Sidney, Agencias
Una gran tormenta de polvo hizo que Sidney, la mayor ciudad de Australia, amaneciera ayer bajo una espectacular luz roja, como un trasunto del planeta Marte, además de paralizar la actividad a primera hora de la mañana.
El tono rojizo de la nube de polvo, que daba la impresión de que un enorme incendio forestal rodeara la ciudad y provocó que algunos residentes llamaran a la radio ABC temiendo que hubiera llegado el fin del mundo, se suavizó a las pocas horas y tomó un color amarillento.
Procedente del desierto del interior del país, el fenómeno empezó durante la noche y afectó a gran parte del estado de Nueva Gales del Sur, al este del país, con vientos superiores a los cien kilómetros por hora.
El transporte público quedó suspendido y las autoridades sanitarias emitieron una alerta para que los ciudadanos con problemas respiratorios, asma o problemas de corazón no saliesen a la calle.
Muchas oficinas decidieron suspender temporalmente su actividad debido a la irritabilidad que producía en los ojos de los trabajadores la arena que entraba por todas partes.
Varios vuelos internacionales desde Sidney tuvieron que ser retrasados o desviados a las ciudades de Melbourne y Brisbane, y los transbordadores del puerto fueron cancelados por la escasa visibilidad.

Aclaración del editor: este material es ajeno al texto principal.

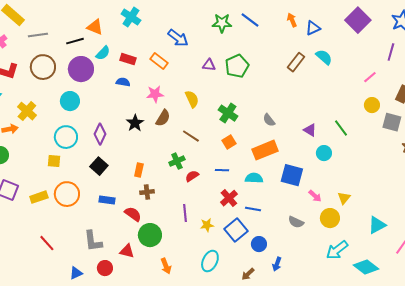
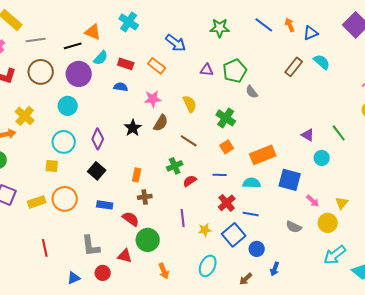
blue line: (250, 20) -> (264, 25), moved
gray semicircle: (269, 120) -> (252, 92), moved
red line: (47, 243) -> (45, 248), turned 30

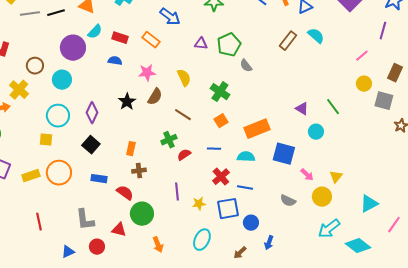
black line: (73, 46) -> (56, 13), moved
brown circle: (41, 72) -> (35, 66), moved, size x0.7
blue square: (234, 235) -> (228, 209), turned 30

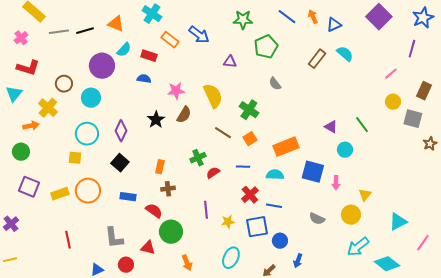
orange rectangle: (151, 40) -> (170, 40), moved
green pentagon: (229, 45) -> (266, 47), moved
yellow semicircle: (184, 78) -> (213, 96), size x1.4
brown line: (183, 115) -> (223, 133), moved
pink arrow: (307, 175) -> (336, 183), moved, turned 48

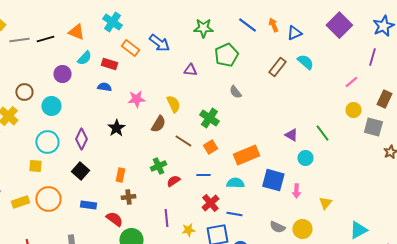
purple circle: (102, 66) -> (62, 74), size x0.7
yellow semicircle: (213, 96) -> (173, 104), size x0.7
brown semicircle: (184, 115) -> (158, 124), moved
yellow circle: (351, 215) -> (302, 229), moved

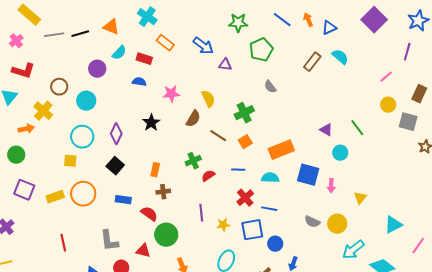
blue arrow: (159, 43) -> (203, 46), moved
green cross: (209, 118) -> (244, 113), turned 30

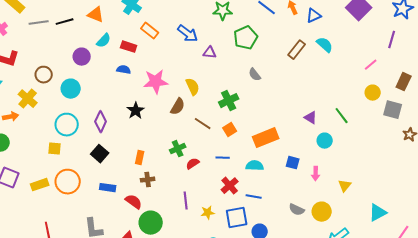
pink star: (171, 94) -> (156, 82), size x1.4
blue square: (308, 175) -> (293, 163), size x0.6

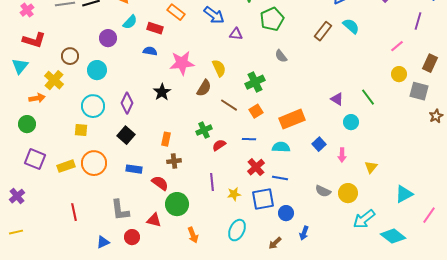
blue square: (293, 163) -> (319, 144), turned 32

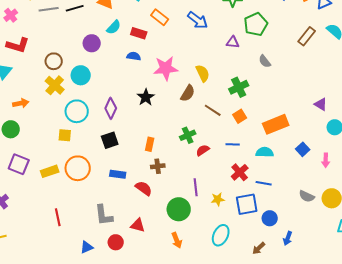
purple triangle: (236, 34) -> (233, 42), moved
yellow cross: (54, 80) -> (55, 85), moved
black square: (126, 135) -> (110, 140), turned 30
green circle: (177, 204) -> (179, 209), moved

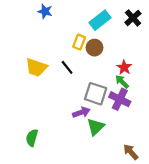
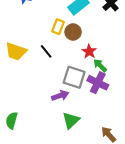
red star: (124, 67) -> (89, 51), moved
green triangle: (96, 127) -> (71, 120), moved

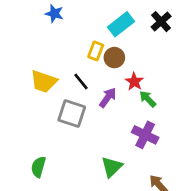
gray square: (74, 77) -> (72, 114), moved
purple cross: (98, 83) -> (145, 135), moved
purple arrow: (60, 96) -> (108, 98), moved, turned -35

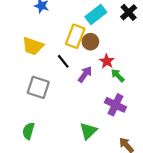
yellow rectangle: (96, 51) -> (75, 36), size x1.5
yellow trapezoid: (44, 82) -> (33, 46), moved
gray square: (72, 114) -> (38, 87), moved

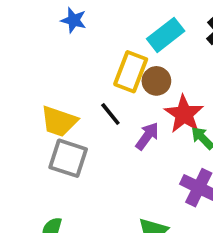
yellow trapezoid: (33, 46) -> (59, 121), moved
red star: (107, 61) -> (184, 114), size x1.5

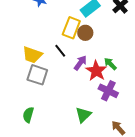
red star: (184, 114) -> (96, 71), moved

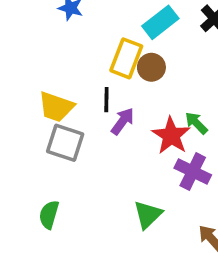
black line: (60, 51) -> (106, 100), turned 40
purple arrow: (80, 63) -> (123, 121), moved

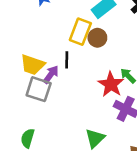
purple arrow: (123, 121) -> (51, 75), moved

La tormenta continuó su recorrido por el vecino estado de Queensland, al norte de Nueva Gales del Sur y conocido por contener la famosa Gran Barrera de Coral. La visibilidad en Brisbane, la capital de Queensland, se vio reducida drásticamente y las autoridades dieron alertas iguales que las emitidas en Sidney.
El sargento Laurie Shevlin, de la Policía de Queensland, indicó que se trata de «un fenómeno inusual y ha reducido notablemente la visibilidad en las carreteras», por lo que pidió prudencia a los conductores. El meteorólogo Tony Auden señaló que las condiciones en el estado mejorarían durante la noche, mientras la tormenta se aleja por el Norte, donde sufrirán los mismos efectos. «Un fenómeno así es extremadamente raro. Ha sido uno de los peores, si es que no el peor» (vivido en Australia), manifestó el director regional de Nueva Gales del Sur de la Oficina Meteorológica, Barry Hanstrum.